_PROBLEM TO SOLVE_.
Omitting all images, output the entries that follow exactly as written.

Page-level text extractions

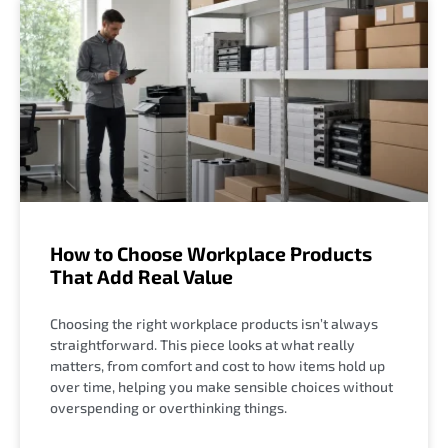
How to Choose Workplace Products
That Add Real Value
Choosing the right workplace products isn’t always
straightforward. This piece looks at what really
matters, from comfort and cost to how items hold up
over time, helping you make sensible choices without
overspending or overthinking things.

_RESPONSE AREA_.
How to Choose Workplace Products
That Add Real Value
Choosing the right workplace products isn’t always
straightforward. This piece looks at what really
matters, from comfort and cost to how items hold up
over time, helping you make sensible choices without
overspending or overthinking things.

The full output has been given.